- Kapasan Location in Rajasthan, India Kapasan Kapasan (India)
- Coordinates: 24°54′N 74°20′E﻿ / ﻿24.900°N 74.333°E
- Country: India
- State: Rajasthan
- District: Chittaurgarh

Area
- • Total: 37 km^{2} (14 sq mi)

Population (2020)
- • Total: 18,705
- • Density: 510/km^{2} (1,300/sq mi)

Languages
- • Official: Hindi
- Time zone: UTC+5:30 (IST)
- Postal code: 312202
- ISO 3166 code: RJ-IN
- Vehicle registration: RJ09-

= Kapasan =

Kapasan is a city and a municipality in Chittaurgarh district in the Indian state of Rajasthan.

==Demographics==
Kapasan has a municipal board. It is a constituency of Rajasthan Legislative assembly.
As of 2001 India census, Kapasan had a population of 18,705. Males constitute 51% of the population and females 49%. Kapasan has an average literacy rate of 63%, higher than the national average of 59.5%: male literacy is 75%, and female literacy is 51%. In Kapasan, 15% of the population is under 6 years of age.

== Notable incidents ==
In September 2025, a young man named Suraj Mali was allegedly assaulted by masked attackers in Kapasan, after posting videos on social media addressing MLA Arjunlal Jeengar and reminding him of his election promise to bring water from the Matrikundia dam to Kapasan pond. Four days after the attack, police arrested three accused.

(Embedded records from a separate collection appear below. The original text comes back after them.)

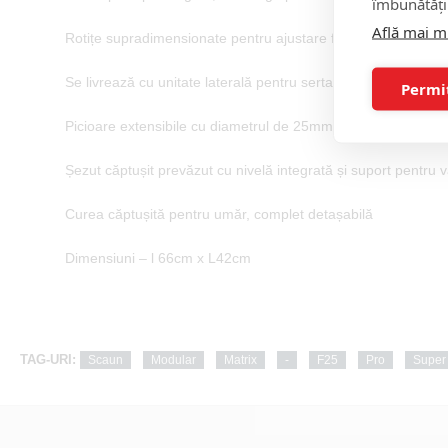
îmbunătăți
Află mai m
Rotițe supradimensionate pentru ajustare facilă
Se livrează cu unitate laterală pentru sertare cu inserții
Permi
Picioare extensibile cu diametrul de 25mm și finisaje negre, ce
Șezut căptușit prevăzut cu nivelă integrată și suport pentru 
Curea căptușită pentru umăr, complet detașabilă
Dimensiuni – l 66cm x L42cm
TAG-URI:
Scaun
Modular
Matrix
-
F25
Pro
Super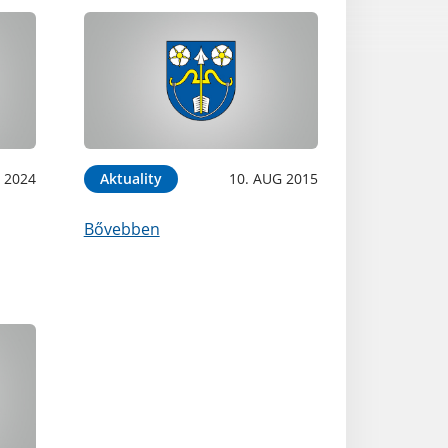
B 2024
Aktuality
10. AUG 2015
Bővebben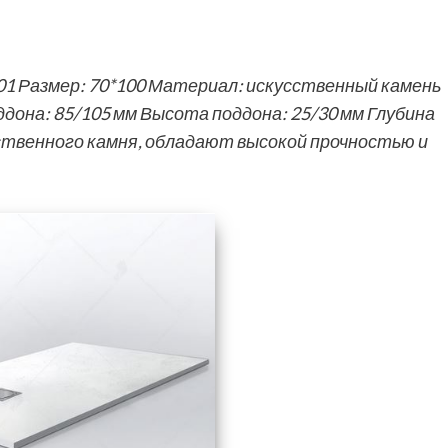
1 Размер: 70*100 Материал: искусственный камень
она: 85/105 мм Высота поддона: 25/30 мм Глубина
сственного камня, обладают высокой прочностью и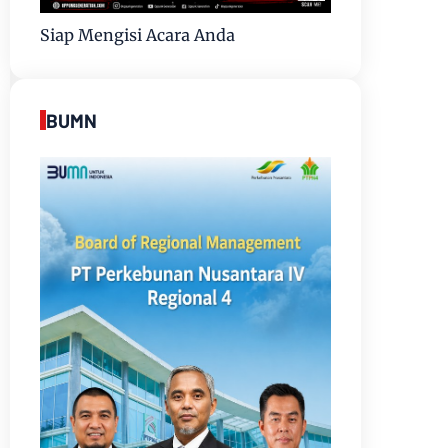
Siap Mengisi Acara Anda
BUMN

In response, RLP chief Hanuman Beniwal led a 13-day protest in Kapasan demanding justice for Suraj Mali. During the agitation, Hanuman Beniwal issued an ultimatum to the administration and announced a potential march toward Chittorgarh district headquarters. The protest concluded after the administration assured an investigation by the Special Operations Group (SOG), compensation of ₹25 lakh to the victim, a contract job, allocation of a shop in the vegetable market, and coverage of medical expenses.